INPUT DATA:
========================================================================

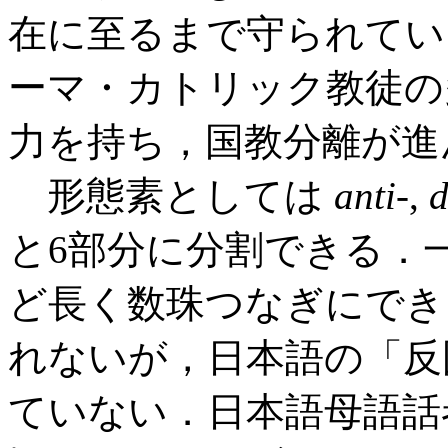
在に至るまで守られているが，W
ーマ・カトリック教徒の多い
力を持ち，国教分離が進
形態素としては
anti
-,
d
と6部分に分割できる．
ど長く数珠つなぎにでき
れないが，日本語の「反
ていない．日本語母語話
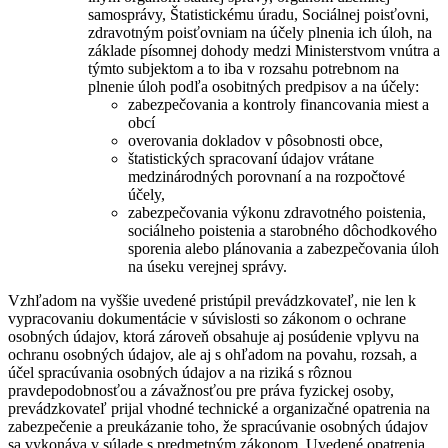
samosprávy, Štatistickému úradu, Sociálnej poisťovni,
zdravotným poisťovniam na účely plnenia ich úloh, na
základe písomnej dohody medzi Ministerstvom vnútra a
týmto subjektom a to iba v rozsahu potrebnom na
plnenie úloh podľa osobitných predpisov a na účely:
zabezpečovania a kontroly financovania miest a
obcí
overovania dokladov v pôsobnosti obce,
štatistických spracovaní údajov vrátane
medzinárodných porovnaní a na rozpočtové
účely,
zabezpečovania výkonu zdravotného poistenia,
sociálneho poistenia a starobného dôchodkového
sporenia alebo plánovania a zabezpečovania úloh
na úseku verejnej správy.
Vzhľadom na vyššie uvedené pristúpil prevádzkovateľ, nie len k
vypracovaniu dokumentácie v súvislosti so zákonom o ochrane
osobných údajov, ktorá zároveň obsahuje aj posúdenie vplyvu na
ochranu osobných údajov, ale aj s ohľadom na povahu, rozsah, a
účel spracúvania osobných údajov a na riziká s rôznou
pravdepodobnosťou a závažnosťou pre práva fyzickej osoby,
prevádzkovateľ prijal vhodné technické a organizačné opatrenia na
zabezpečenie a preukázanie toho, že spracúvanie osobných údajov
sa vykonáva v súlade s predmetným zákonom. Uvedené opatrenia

========================================================================

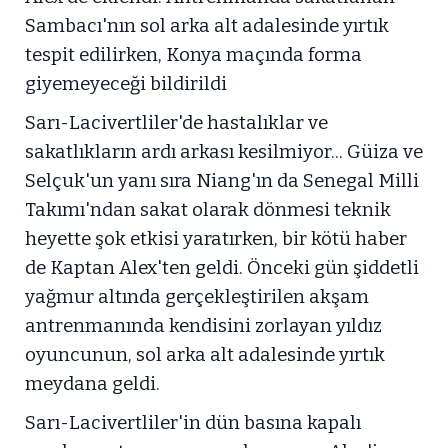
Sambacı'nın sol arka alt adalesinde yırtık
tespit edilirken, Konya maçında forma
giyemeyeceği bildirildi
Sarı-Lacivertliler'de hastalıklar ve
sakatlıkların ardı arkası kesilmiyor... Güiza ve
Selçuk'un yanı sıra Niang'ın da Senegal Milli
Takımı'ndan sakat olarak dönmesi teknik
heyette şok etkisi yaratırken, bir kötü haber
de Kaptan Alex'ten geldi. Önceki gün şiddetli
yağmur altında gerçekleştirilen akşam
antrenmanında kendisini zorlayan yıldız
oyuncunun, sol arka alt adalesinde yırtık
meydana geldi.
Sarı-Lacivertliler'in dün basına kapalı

========================================================================

WORK REQUIRED: A word-for-word copy of the lines above from the one with "samosprávy, Štatistickému úradu, Sociálnej" through the one with "zabezpečovania výkonu zdravotného", inclusive, is the only output wanted.

RESULT OF THE EXERCISE:
samosprávy, Štatistickému úradu, Sociálnej poisťovni,
zdravotným poisťovniam na účely plnenia ich úloh, na
základe písomnej dohody medzi Ministerstvom vnútra a
týmto subjektom a to iba v rozsahu potrebnom na
plnenie úloh podľa osobitných predpisov a na účely:
zabezpečovania a kontroly financovania miest a
obcí
overovania dokladov v pôsobnosti obce,
štatistických spracovaní údajov vrátane
medzinárodných porovnaní a na rozpočtové
účely,
zabezpečovania výkonu zdravotného poistenia,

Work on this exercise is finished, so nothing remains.